*What is expected*. In the data below, find the line with "La Banque Palatine" and output it along with every later line, exactly, but not the pictures.

*Supplied entries*.
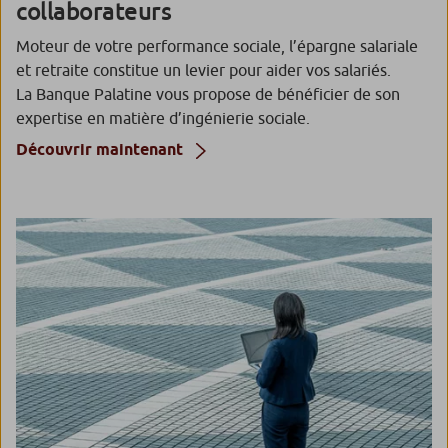
collaborateurs
Moteur de votre performance sociale, l’épargne salariale
et retraite constitue un levier pour aider vos salariés.
La Banque Palatine vous propose de bénéficier de son
expertise en matière d’ingénierie sociale.
Découvrir maintenant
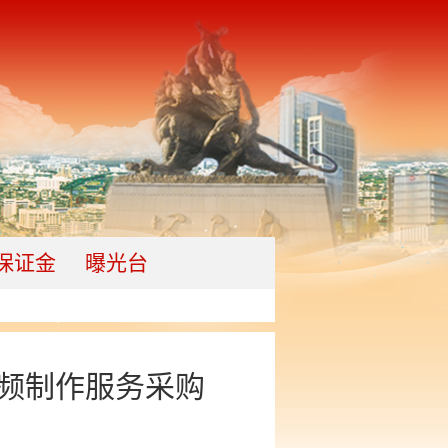
保证金
曝光台
视频制作服务采购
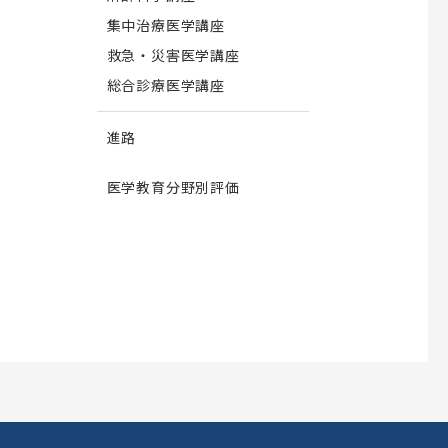
集中治療医学講座
救急・災害医学講座
総合診療医学講座
進路
医学教育分野別評価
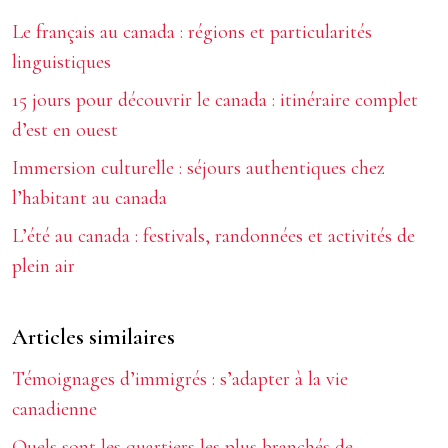
Le français au canada : régions et particularités
linguistiques
15 jours pour découvrir le canada : itinéraire complet
d’est en ouest
Immersion culturelle : séjours authentiques chez
l’habitant au canada
L’été au canada : festivals, randonnées et activités de
plein air
Articles similaires
Témoignages d’immigrés : s’adapter à la vie
canadienne
Quels sont les quartiers les plus branchés de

*Output*.
La Banque Palatine vous propose de bénéficier de son
expertise en matière d’ingénierie sociale.
Découvrir maintenant
保证金
曝光台
视频制作服务采购
集中治療医学講座
救急・災害医学講座
総合診療医学講座
進路
医学教育分野別評価
Le français au canada : régions et particularités
linguistiques
15 jours pour découvrir le canada : itinéraire complet
d’est en ouest
Immersion culturelle : séjours authentiques chez
l’habitant au canada
L’été au canada : festivals, randonnées et activités de
plein air
Articles similaires
Témoignages d’immigrés : s’adapter à la vie
canadienne
Quels sont les quartiers les plus branchés de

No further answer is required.